Why Do We Fall in Love?10.27.10
Love is one of the greatest of all mysteries. The origin and makeup of love has baffled humans for centuries leaving us to ponder this human behavior at the deepest level. With love, we comfort, we encourage, we swoon and we seemingly soar to the highest mountains tops.
Romantic love presumably is the most complicated manifestation of love. Theories abound as to why we fall in love. Ideas range from primal physical desires to procreate to the sometimes unrelenting, sensual desires that can entangle women and men.

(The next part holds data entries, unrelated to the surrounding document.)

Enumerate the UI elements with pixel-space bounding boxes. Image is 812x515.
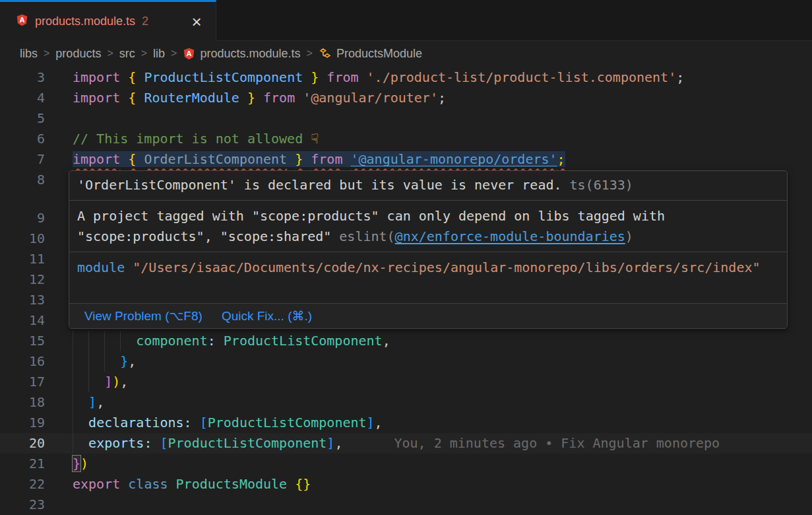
token-bb: ] xyxy=(88,394,96,410)
token-pl xyxy=(303,69,311,85)
token-pl: , xyxy=(375,415,383,430)
eslint-rule-link[interactable]: @nx/enforce-module-boundaries xyxy=(395,228,625,244)
line-number-4[interactable]: 4 xyxy=(0,88,45,108)
line-number-10[interactable]: 10 xyxy=(0,228,45,249)
token-pl xyxy=(152,435,160,451)
token-pl xyxy=(342,151,350,167)
chevron-right-icon: > xyxy=(44,48,49,59)
token-pl: , xyxy=(96,394,104,410)
token-pl xyxy=(73,394,88,410)
line-number-7[interactable]: 7 xyxy=(0,149,45,170)
eslint-source-prefix: eslint( xyxy=(339,228,394,244)
git-blame-annotation: You, 2 minutes ago • Fix Angular monorep… xyxy=(394,435,720,451)
code-line-7[interactable]: 7import { OrderListComponent } from '@an… xyxy=(0,149,812,170)
code-line-4[interactable]: 4import { RouterModule } from '@angular/… xyxy=(0,88,812,108)
svg-text:A: A xyxy=(187,50,192,57)
token-pl xyxy=(73,333,136,349)
code-line-17[interactable]: 17 ]), xyxy=(0,372,812,392)
module-import-link[interactable]: '@angular-monorepo/orders' xyxy=(351,151,557,167)
breadcrumb-item-products[interactable]: products xyxy=(55,47,101,61)
line-number-11[interactable]: 11 xyxy=(0,249,45,269)
line-number-17[interactable]: 17 xyxy=(0,372,45,392)
line-number-22[interactable]: 22 xyxy=(0,474,45,495)
chevron-right-icon: > xyxy=(171,48,177,59)
tab-products-module[interactable]: A products.module.ts 2 × xyxy=(0,0,216,41)
breadcrumb-item-src[interactable]: src xyxy=(119,47,135,61)
breadcrumb-item-products-module-ts[interactable]: A products.module.ts xyxy=(183,47,300,61)
line-number-15[interactable]: 15 xyxy=(0,331,45,351)
code-line-content: }) xyxy=(73,454,88,474)
code-line-content: export class ProductsModule {} xyxy=(73,474,311,495)
line-number-21[interactable]: 21 xyxy=(0,454,45,474)
tab-file-icon-slot: A xyxy=(16,14,28,29)
error-hover-popup: 'OrderListComponent' is declared but its… xyxy=(69,170,788,329)
angular-icon: A xyxy=(183,48,195,60)
token-cls: ProductListComponent xyxy=(208,415,367,430)
code-line-18[interactable]: 18 ], xyxy=(0,392,812,413)
code-line-23[interactable]: 23 xyxy=(0,495,812,515)
error-squiggle-statement[interactable]: import { OrderListComponent } from '@ang… xyxy=(73,151,565,167)
breadcrumb-item-productsmodule[interactable]: ProductsModule xyxy=(319,47,422,61)
quick-fix-link[interactable]: Quick Fix... (⌘.) xyxy=(222,306,312,326)
code-line-content: // This import is not allowed ☟ xyxy=(73,129,319,149)
line-number-9[interactable]: 9 xyxy=(0,208,45,228)
line-number-19[interactable]: 19 xyxy=(0,413,45,433)
token-bg: ) xyxy=(80,456,88,471)
code-line-22[interactable]: 22export class ProductsModule {} xyxy=(0,474,812,495)
line-number-5[interactable]: 5 xyxy=(0,108,45,129)
code-line-6[interactable]: 6// This import is not allowed ☟ xyxy=(0,129,812,149)
token-imp: ProductListComponent xyxy=(144,69,303,85)
line-number-12[interactable]: 12 xyxy=(0,269,45,290)
token-pl xyxy=(216,333,224,349)
code-line-20[interactable]: 20 exports: [ProductListComponent],You, … xyxy=(0,433,812,454)
module-path: "/Users/isaac/Documents/code/nx-recipes/… xyxy=(125,259,760,275)
breadcrumb: libs>products>src>lib> A products.module… xyxy=(0,41,812,66)
line-number-8[interactable]: 8 xyxy=(0,170,45,190)
line-number-20[interactable]: 20 xyxy=(0,433,45,454)
code-line-19[interactable]: 19 declarations: [ProductListComponent], xyxy=(0,413,812,433)
token-pl xyxy=(73,353,120,369)
token-bb: ] xyxy=(367,415,375,430)
token-prop: declarations xyxy=(88,415,184,430)
code-line-content: declarations: [ProductListComponent], xyxy=(73,413,383,433)
token-kw: import xyxy=(73,90,120,106)
line-number-13[interactable]: 13 xyxy=(0,290,45,310)
token-pl: , xyxy=(128,353,136,369)
token-pl xyxy=(136,90,144,106)
token-pl xyxy=(120,151,128,167)
token-pl xyxy=(120,69,128,85)
code-line-15[interactable]: 15 component: ProductListComponent, xyxy=(0,331,812,351)
code-line-5[interactable]: 5 xyxy=(0,108,812,129)
breadcrumb-item-lib[interactable]: lib xyxy=(153,47,165,61)
token-cmt: // This import is not allowed xyxy=(73,131,311,147)
token-str: './product-list/product-list.component' xyxy=(367,69,677,85)
code-line-content: import { RouterModule } from '@angular/r… xyxy=(73,88,446,108)
token-kwb: class xyxy=(128,476,168,492)
code-line-content: exports: [ProductListComponent],You, 2 m… xyxy=(73,433,720,454)
code-line-3[interactable]: 3import { ProductListComponent } from '.… xyxy=(0,67,812,88)
line-number-18[interactable]: 18 xyxy=(0,392,45,413)
token-pl xyxy=(287,476,295,492)
code-line-16[interactable]: 16 }, xyxy=(0,351,812,372)
tab-close-icon[interactable]: × xyxy=(188,15,205,28)
hover-action-bar: View Problem (⌥F8) Quick Fix... (⌘.) xyxy=(69,304,787,328)
view-problem-link[interactable]: View Problem (⌥F8) xyxy=(84,306,203,326)
token-pl xyxy=(73,435,88,451)
code-line-21[interactable]: 21}) xyxy=(0,454,812,474)
line-number-16[interactable]: 16 xyxy=(0,351,45,372)
breadcrumb-label: products.module.ts xyxy=(200,47,300,61)
token-bg: ; xyxy=(557,151,565,167)
code-line-content: component: ProductListComponent, xyxy=(73,331,390,351)
token-pl xyxy=(136,151,144,167)
angular-icon: A xyxy=(16,14,28,26)
breadcrumb-item-libs[interactable]: libs xyxy=(20,47,38,61)
token-kw: from xyxy=(311,151,342,167)
line-number-23[interactable]: 23 xyxy=(0,495,45,515)
code-line-content: import { ProductListComponent } from './… xyxy=(73,67,684,88)
tab-problems-badge: 2 xyxy=(142,15,148,28)
class-symbol-icon xyxy=(319,47,332,60)
line-number-3[interactable]: 3 xyxy=(0,67,45,88)
token-cls: ProductListComponent xyxy=(224,333,383,349)
line-number-14[interactable]: 14 xyxy=(0,310,45,331)
line-number-6[interactable]: 6 xyxy=(0,129,45,149)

“Our primal need to reproduce is one of the best known theories on love,” explains Delaura Hubbs, licensed professional counselor and former director of psychology and clinical experiences at Marymount University. “Of course, it does not explain the 52 percent of American adults who do not want to reproduce.”

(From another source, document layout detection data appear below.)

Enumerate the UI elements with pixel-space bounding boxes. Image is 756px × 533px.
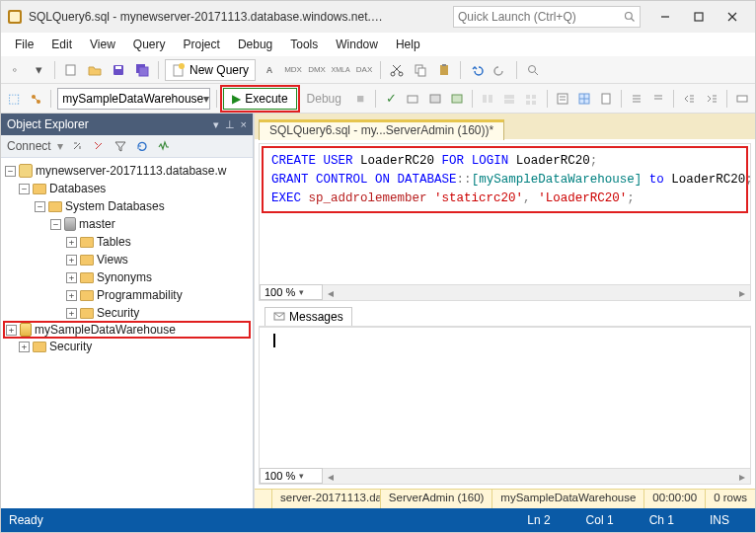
tree-views-node[interactable]: +Views (3, 251, 251, 268)
tree-master-node[interactable]: −master (3, 215, 251, 233)
menu-debug[interactable]: Debug (230, 36, 280, 53)
connect-icon[interactable] (69, 138, 85, 154)
results-to-file-icon[interactable] (597, 89, 615, 109)
xmla-icon[interactable]: XMLA (331, 60, 350, 80)
cancel-query-icon[interactable]: ■ (351, 89, 369, 109)
tree-my-dw-node[interactable]: +mySampleDataWarehouse (3, 321, 251, 339)
refresh-icon[interactable] (134, 138, 150, 154)
maximize-button[interactable] (682, 5, 716, 29)
query-options-icon[interactable] (426, 89, 444, 109)
xml-icon[interactable]: A (260, 60, 279, 80)
server-icon (19, 164, 33, 178)
horizontal-scrollbar[interactable]: ◂▸ (260, 284, 750, 300)
tree-tables-node[interactable]: +Tables (3, 233, 251, 251)
title-bar: SQLQuery6.sql - mynewserver-20171113.dat… (1, 1, 755, 33)
menu-tools[interactable]: Tools (282, 36, 326, 53)
tree-databases-node[interactable]: −Databases (3, 180, 251, 197)
zoom-selector[interactable]: 100 %▾ (260, 284, 323, 300)
results-to-grid-icon[interactable] (575, 89, 593, 109)
object-explorer-title: Object Explorer (7, 117, 89, 131)
tree-programmability-node[interactable]: +Programmability (3, 286, 251, 304)
svg-rect-37 (558, 94, 567, 104)
close-panel-icon[interactable]: × (241, 118, 247, 131)
svg-rect-34 (532, 95, 536, 99)
sql-editor-toolbar: ⬚ mySampleDataWarehouse ▾ ▶ Execute Debu… (1, 84, 755, 114)
svg-rect-26 (408, 96, 417, 103)
parse-icon[interactable]: ✓ (382, 89, 400, 109)
save-icon[interactable] (109, 60, 128, 80)
specify-values-icon[interactable] (733, 89, 751, 109)
menu-window[interactable]: Window (328, 36, 386, 53)
menu-help[interactable]: Help (388, 36, 428, 53)
status-rows: 0 rows (706, 490, 755, 508)
editor-tab-sqlquery6[interactable]: SQLQuery6.sql - my...ServerAdmin (160))* (259, 119, 504, 140)
tree-synonyms-node[interactable]: +Synonyms (3, 268, 251, 286)
include-actual-plan-icon[interactable] (479, 89, 496, 109)
results-to-text-icon[interactable] (553, 89, 570, 109)
code-content[interactable]: CREATE USER LoaderRC20 FOR LOGIN LoaderR… (262, 146, 748, 213)
pin-icon[interactable]: ⊥ (225, 118, 235, 131)
menu-query[interactable]: Query (125, 36, 174, 53)
filter-icon[interactable] (113, 138, 128, 154)
svg-rect-5 (695, 13, 703, 21)
database-selector[interactable]: mySampleDataWarehouse ▾ (57, 88, 210, 110)
comment-icon[interactable] (628, 89, 645, 109)
mdx-icon[interactable]: MDX (283, 60, 303, 80)
change-type-icon[interactable]: ⬚ (5, 89, 23, 109)
nav-back-icon[interactable]: ◦ (5, 60, 25, 80)
messages-panel[interactable]: 100 %▾ ◂▸ (259, 327, 751, 485)
nav-fwd-icon[interactable]: ▾ (29, 60, 48, 80)
save-all-icon[interactable] (132, 60, 152, 80)
svg-line-56 (95, 142, 98, 145)
status-ins: INS (692, 513, 747, 527)
intellisense-icon[interactable] (448, 89, 466, 109)
tree-server-node[interactable]: −mynewserver-20171113.database.w (3, 162, 251, 180)
horizontal-scrollbar-2[interactable]: ◂▸ (260, 468, 750, 484)
paste-icon[interactable] (434, 60, 454, 80)
activity-monitor-icon[interactable] (156, 138, 172, 154)
connect-toolbar: Connect ▾ (1, 135, 253, 158)
minimize-button[interactable] (648, 5, 682, 29)
open-icon[interactable] (85, 60, 105, 80)
include-live-stats-icon[interactable] (500, 89, 518, 109)
quick-launch-box[interactable] (453, 6, 641, 28)
dax-icon[interactable]: DAX (354, 60, 374, 80)
tree-system-databases-node[interactable]: −System Databases (3, 197, 251, 215)
change-connection-icon[interactable] (27, 89, 44, 109)
menu-file[interactable]: File (7, 36, 41, 53)
execute-button[interactable]: ▶ Execute (223, 88, 296, 110)
menu-view[interactable]: View (82, 36, 123, 53)
folder-icon (33, 184, 46, 194)
tree-security-top-node[interactable]: +Security (3, 338, 251, 355)
debug-button[interactable]: Debug (301, 92, 347, 106)
include-client-stats-icon[interactable] (522, 89, 540, 109)
window-position-icon[interactable]: ▾ (213, 118, 219, 131)
undo-icon[interactable] (467, 60, 487, 80)
uncomment-icon[interactable] (649, 89, 667, 109)
find-icon[interactable] (523, 60, 543, 80)
quick-launch-input[interactable] (458, 10, 624, 24)
dmx-icon[interactable]: DMX (307, 60, 327, 80)
copy-icon[interactable] (411, 60, 430, 80)
svg-rect-55 (737, 96, 747, 102)
cut-icon[interactable] (387, 60, 407, 80)
database-selected: mySampleDataWarehouse (62, 92, 203, 106)
new-query-button[interactable]: New Query (165, 59, 256, 81)
decrease-indent-icon[interactable] (680, 89, 698, 109)
new-project-icon[interactable] (61, 60, 81, 80)
tree-security-node[interactable]: +Security (3, 304, 251, 322)
menu-project[interactable]: Project (176, 36, 228, 53)
code-editor[interactable]: CREATE USER LoaderRC20 FOR LOGIN LoaderR… (259, 143, 751, 301)
redo-icon[interactable] (491, 60, 510, 80)
new-query-label: New Query (189, 63, 249, 77)
connect-label[interactable]: Connect (7, 139, 51, 153)
disconnect-icon[interactable] (91, 138, 107, 154)
svg-rect-8 (66, 65, 75, 75)
increase-indent-icon[interactable] (703, 89, 720, 109)
zoom-selector-2[interactable]: 100 %▾ (260, 468, 323, 484)
messages-tab[interactable]: Messages (265, 307, 352, 326)
close-button[interactable] (716, 5, 749, 29)
menu-edit[interactable]: Edit (43, 36, 80, 53)
display-plan-icon[interactable] (404, 89, 421, 109)
object-explorer-tree[interactable]: −mynewserver-20171113.database.w −Databa… (1, 158, 253, 508)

So if more than half of the adults in the US do not want to procreate, we must examine other theories to explain why we fall in love. There is the concept that suggests that humans have an innate drive toward wholeness – a state that some believe may be more difficult to achieve when flying solo. So in an effort to fill the gaps, both women and men may seek love interests to feel complete.
And then there is the premise that we fall in love to meet a physical desire. But experts warn there is a distinction between sexual desire and true love. Professor Arthur Aron at the State University of New York at Stony Brook explained in 2008 that true love goes deeper than sex. He stressed that sexual desire is largely based upon perception and imagination. Whereas love encompasses, capacities such as thinking and memory, which are important for appraising personal characteristics.

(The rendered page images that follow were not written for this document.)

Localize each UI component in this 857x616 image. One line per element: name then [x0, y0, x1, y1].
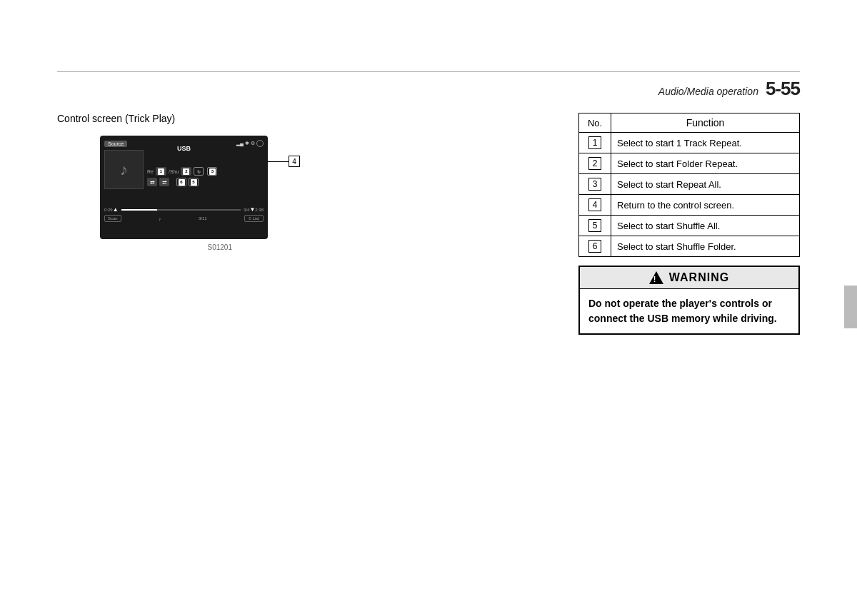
table-cell-no: 3 [579, 174, 611, 195]
callout-line [267, 161, 289, 162]
repeat-label: Re [147, 169, 154, 174]
scrollbar-thumb[interactable] [844, 286, 857, 328]
screen-wrapper: Source USB ▂▄ ✱ ⚙ ♪ [100, 136, 268, 251]
settings-icon: ⚙ [251, 141, 255, 146]
table-row: 5Select to start Shuffle All. [579, 216, 800, 236]
col-header-no: No. [579, 113, 611, 133]
warning-box: WARNING Do not operate the player's cont… [578, 266, 800, 335]
progress-fill [121, 209, 157, 211]
shuffle-icon-2[interactable]: ⇌ [159, 178, 169, 186]
music-note-icon: ♪ [120, 161, 128, 179]
album-art: ♪ [104, 150, 144, 189]
circle-icon [256, 140, 264, 147]
table-cell-desc: Select to start Shuffle All. [611, 216, 800, 236]
usb-screen: Source USB ▂▄ ✱ ⚙ ♪ [100, 136, 268, 239]
table-cell-desc: Select to start Shuffle Folder. [611, 236, 800, 257]
badge-6: 6 [179, 179, 185, 186]
shuffle-5-btn[interactable]: 5 [189, 178, 199, 186]
screen-middle: ♪ Re 1 /Shu 2 [104, 150, 264, 203]
table-cell-no: 2 [579, 153, 611, 174]
table-row: 4Return to the control screen. [579, 195, 800, 216]
table-cell-no: 5 [579, 216, 611, 236]
page-header: Audio/Media operation 5-55 [57, 78, 800, 100]
page-number: 5-55 [766, 78, 800, 100]
callout-4: 4 [267, 156, 300, 167]
table-cell-no: 1 [579, 133, 611, 153]
time-remaining: 2:38 [255, 208, 264, 212]
table-cell-desc: Return to the control screen. [611, 195, 800, 216]
repeat-folder-btn[interactable]: 2 [181, 167, 191, 176]
table-row: 6Select to start Shuffle Folder. [579, 236, 800, 257]
badge-2: 2 [183, 168, 189, 175]
screen-bottom-bar: 0:29 ▲ 3/4 ▼ 2:38 [104, 206, 264, 213]
play-next-icon[interactable]: ▼ [249, 206, 255, 213]
time-elapsed: 0:29 [104, 208, 113, 212]
main-content: Control screen (Trick Play) Source USB ▂… [57, 113, 800, 335]
list-button[interactable]: ≡ List [244, 215, 264, 222]
section-title: Audio/Media operation [658, 86, 758, 97]
repeat-all-btn[interactable]: ↻ [194, 167, 204, 176]
progress-bar [121, 209, 241, 211]
controls-area: Re 1 /Shu 2 ↻ 3 [147, 150, 264, 203]
repeat-all-icon: ↻ [197, 169, 201, 174]
badge-3: 3 [209, 168, 216, 175]
number-box: 3 [588, 178, 601, 191]
music-note-small-icon: ♪ [159, 216, 161, 221]
table-row: 1Select to start 1 Track Repeat. [579, 133, 800, 153]
number-box: 6 [588, 240, 601, 253]
shuffle-row: ⇄ ⇌ 6 5 [147, 178, 264, 186]
track-number: 3/11 [199, 216, 207, 221]
number-box: 1 [588, 136, 601, 149]
badge-1: 1 [158, 168, 164, 175]
source-button[interactable]: Source [104, 141, 127, 147]
right-section: No. Function 1Select to start 1 Track Re… [578, 113, 800, 335]
screen-top-bar: Source USB ▂▄ ✱ ⚙ [104, 140, 264, 147]
usb-screen-inner: Source USB ▂▄ ✱ ⚙ ♪ [104, 140, 264, 235]
top-rule [57, 71, 800, 72]
signal-icon: ▂▄ [236, 141, 244, 146]
track-display: 3/4 [244, 208, 249, 212]
table-cell-desc: Select to start 1 Track Repeat. [611, 133, 800, 153]
scan-row: Scan ♪ 3/11 ≡ List [104, 215, 264, 222]
table-cell-no: 4 [579, 195, 611, 216]
repeat-3-btn[interactable]: 3 [207, 167, 217, 176]
number-box: 4 [588, 198, 601, 211]
list-label: List [253, 216, 259, 221]
badge-5: 5 [191, 179, 197, 186]
function-table: No. Function 1Select to start 1 Track Re… [578, 113, 800, 257]
shuffle-icon-1[interactable]: ⇄ [147, 178, 157, 186]
col-header-function: Function [611, 113, 800, 133]
warning-header: WARNING [580, 267, 798, 289]
table-cell-desc: Select to start Folder Repeat. [611, 153, 800, 174]
repeat-row-1: Re 1 /Shu 2 ↻ 3 [147, 167, 264, 176]
table-cell-desc: Select to start Repeat All. [611, 174, 800, 195]
repeat-1-btn[interactable]: 1 [156, 167, 166, 176]
number-box: 5 [588, 219, 601, 232]
table-row: 3Select to start Repeat All. [579, 174, 800, 195]
play-prev-icon[interactable]: ▲ [113, 206, 119, 213]
number-box: 2 [588, 157, 601, 170]
list-icon: ≡ [249, 216, 251, 221]
bluetooth-icon: ✱ [245, 141, 249, 146]
folder-shuffle-label: /Shu [169, 169, 179, 174]
table-cell-no: 6 [579, 236, 611, 257]
callout-badge-4: 4 [289, 156, 300, 167]
table-row: 2Select to start Folder Repeat. [579, 153, 800, 174]
warning-text: Do not operate the player's controls or … [588, 298, 777, 324]
shuffle-6-btn[interactable]: 6 [176, 178, 186, 186]
warning-triangle-icon [649, 271, 663, 284]
progress-area [121, 209, 241, 211]
image-reference: S01201 [100, 243, 232, 251]
warning-body: Do not operate the player's controls or … [580, 289, 798, 333]
scan-button[interactable]: Scan [104, 215, 121, 222]
left-section: Control screen (Trick Play) Source USB ▂… [57, 113, 557, 252]
control-screen-title: Control screen (Trick Play) [57, 113, 557, 124]
warning-title: WARNING [669, 271, 729, 284]
status-icons: ▂▄ ✱ ⚙ [236, 140, 264, 147]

Those feelings of sexual drive and infatuation tend to flee when trouble arises in the relationship. Hubbs suggests the “choice-based love” approach. She explains that true, mature love comes down to a matter of choice. “Think of it this way,” she says. “If we fall in love through fate or some other mechanism outside of ourselves, we then have no control over when or how we will fall out of love. If, on the other hand, we make the choice to love, even on the occasion when the other person’s behavior is unlovable, we empower ourselves to use our thoughts, actions and words to build a love that lasts a lifetime.”